Saved data entries

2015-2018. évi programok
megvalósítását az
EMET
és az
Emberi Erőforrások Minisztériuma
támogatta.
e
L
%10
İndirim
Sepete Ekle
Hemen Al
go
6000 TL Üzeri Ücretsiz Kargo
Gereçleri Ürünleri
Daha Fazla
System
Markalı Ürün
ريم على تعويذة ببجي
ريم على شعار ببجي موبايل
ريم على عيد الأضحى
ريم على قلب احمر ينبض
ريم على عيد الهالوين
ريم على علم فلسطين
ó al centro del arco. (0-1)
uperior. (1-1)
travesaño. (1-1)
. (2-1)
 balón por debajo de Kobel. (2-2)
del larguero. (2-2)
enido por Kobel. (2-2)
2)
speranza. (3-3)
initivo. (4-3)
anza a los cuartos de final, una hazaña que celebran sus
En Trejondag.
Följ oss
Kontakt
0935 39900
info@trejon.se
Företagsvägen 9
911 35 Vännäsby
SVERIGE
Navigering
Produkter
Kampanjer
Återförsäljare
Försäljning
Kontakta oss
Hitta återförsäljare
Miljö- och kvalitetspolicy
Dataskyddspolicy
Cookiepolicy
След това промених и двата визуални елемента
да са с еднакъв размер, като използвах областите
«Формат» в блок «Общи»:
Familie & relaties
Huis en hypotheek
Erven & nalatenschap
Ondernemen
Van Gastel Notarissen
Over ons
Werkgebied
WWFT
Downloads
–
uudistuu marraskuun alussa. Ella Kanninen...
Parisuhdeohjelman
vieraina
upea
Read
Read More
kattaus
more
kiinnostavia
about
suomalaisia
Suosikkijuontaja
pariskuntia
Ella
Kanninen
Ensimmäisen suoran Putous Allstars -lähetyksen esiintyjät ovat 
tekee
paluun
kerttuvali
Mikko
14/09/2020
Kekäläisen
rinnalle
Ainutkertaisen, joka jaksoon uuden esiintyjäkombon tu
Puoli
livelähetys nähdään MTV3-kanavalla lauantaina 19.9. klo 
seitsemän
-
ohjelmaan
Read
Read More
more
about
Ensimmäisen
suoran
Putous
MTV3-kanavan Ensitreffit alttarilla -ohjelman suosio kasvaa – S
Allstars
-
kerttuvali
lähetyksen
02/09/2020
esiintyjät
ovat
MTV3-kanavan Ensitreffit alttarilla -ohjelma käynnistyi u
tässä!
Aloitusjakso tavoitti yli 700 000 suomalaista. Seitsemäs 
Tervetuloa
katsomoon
* * *
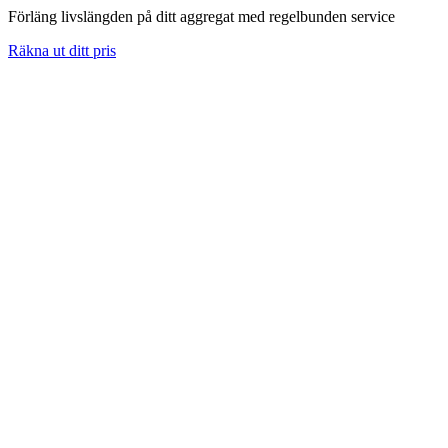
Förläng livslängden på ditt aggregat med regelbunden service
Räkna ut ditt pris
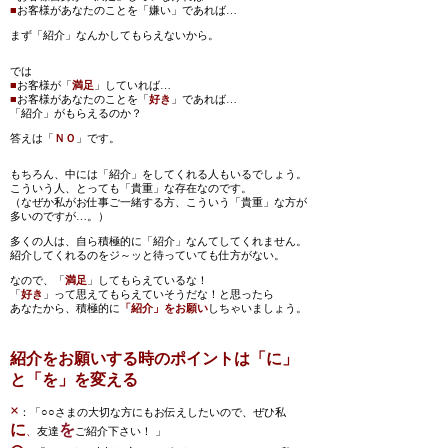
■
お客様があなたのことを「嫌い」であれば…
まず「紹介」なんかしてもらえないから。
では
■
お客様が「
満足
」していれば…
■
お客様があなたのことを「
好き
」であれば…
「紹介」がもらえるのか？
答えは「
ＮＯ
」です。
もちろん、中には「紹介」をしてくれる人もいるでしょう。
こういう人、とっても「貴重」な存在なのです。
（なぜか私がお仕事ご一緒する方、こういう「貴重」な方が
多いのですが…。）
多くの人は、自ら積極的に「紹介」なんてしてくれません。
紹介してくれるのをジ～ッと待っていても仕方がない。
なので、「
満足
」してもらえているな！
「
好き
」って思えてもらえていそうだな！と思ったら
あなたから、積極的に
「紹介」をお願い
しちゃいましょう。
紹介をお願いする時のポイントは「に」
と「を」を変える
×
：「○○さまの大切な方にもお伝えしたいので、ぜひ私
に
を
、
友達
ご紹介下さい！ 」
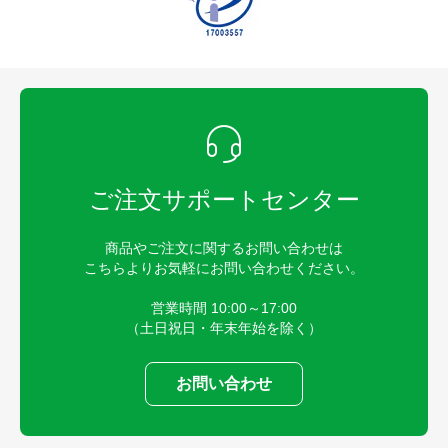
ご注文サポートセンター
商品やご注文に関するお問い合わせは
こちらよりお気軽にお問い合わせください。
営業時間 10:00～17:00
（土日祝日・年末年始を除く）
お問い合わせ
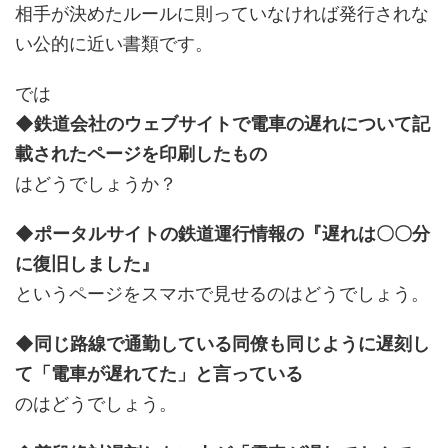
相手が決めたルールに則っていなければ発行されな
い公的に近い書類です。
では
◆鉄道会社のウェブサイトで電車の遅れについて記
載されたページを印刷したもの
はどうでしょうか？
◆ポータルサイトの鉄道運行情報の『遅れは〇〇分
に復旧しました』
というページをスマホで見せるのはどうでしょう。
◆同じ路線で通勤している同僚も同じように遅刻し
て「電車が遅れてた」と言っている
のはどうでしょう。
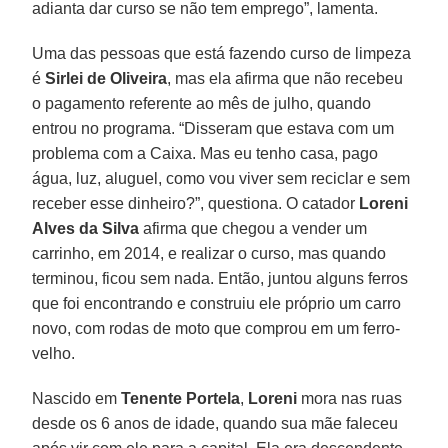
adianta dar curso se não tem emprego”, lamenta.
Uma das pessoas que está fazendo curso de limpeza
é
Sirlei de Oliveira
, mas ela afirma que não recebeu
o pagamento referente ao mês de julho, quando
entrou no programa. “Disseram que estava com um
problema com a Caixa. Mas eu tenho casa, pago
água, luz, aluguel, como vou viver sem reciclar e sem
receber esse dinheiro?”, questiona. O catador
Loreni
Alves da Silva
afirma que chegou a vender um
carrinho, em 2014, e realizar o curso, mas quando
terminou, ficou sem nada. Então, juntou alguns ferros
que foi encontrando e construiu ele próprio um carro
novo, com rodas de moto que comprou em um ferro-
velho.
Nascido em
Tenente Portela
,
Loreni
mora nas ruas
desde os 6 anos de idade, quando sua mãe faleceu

Problem: What you return must match, character for character, the lines above from the one with "紹介をお願いする時のポイントは「に」" through the one with "carrinho, em 2014, e", minus any pictures.

Answer box:
紹介をお願いする時のポイントは「に」
と「を」を変える
×
：「○○さまの大切な方にもお伝えしたいので、ぜひ私
に
を
、
友達
ご紹介下さい！ 」
ご注文サポートセンター
商品やご注文に関するお問い合わせは
こちらよりお気軽にお問い合わせください。
営業時間 10:00～17:00
（土日祝日・年末年始を除く）
お問い合わせ
相手が決めたルールに則っていなければ発行されな
い公的に近い書類です。
では
◆鉄道会社のウェブサイトで電車の遅れについて記
載されたページを印刷したもの
はどうでしょうか？
◆ポータルサイトの鉄道運行情報の『遅れは〇〇分
に復旧しました』
というページをスマホで見せるのはどうでしょう。
◆同じ路線で通勤している同僚も同じように遅刻し
て「電車が遅れてた」と言っている
のはどうでしょう。
adianta dar curso se não tem emprego”, lamenta.
Uma das pessoas que está fazendo curso de limpeza
é
Sirlei de Oliveira
, mas ela afirma que não recebeu
o pagamento referente ao mês de julho, quando
entrou no programa. “Disseram que estava com um
problema com a Caixa. Mas eu tenho casa, pago
água, luz, aluguel, como vou viver sem reciclar e sem
receber esse dinheiro?”, questiona. O catador
Loreni
Alves da Silva
afirma que chegou a vender um
carrinho, em 2014, e realizar o curso, mas quando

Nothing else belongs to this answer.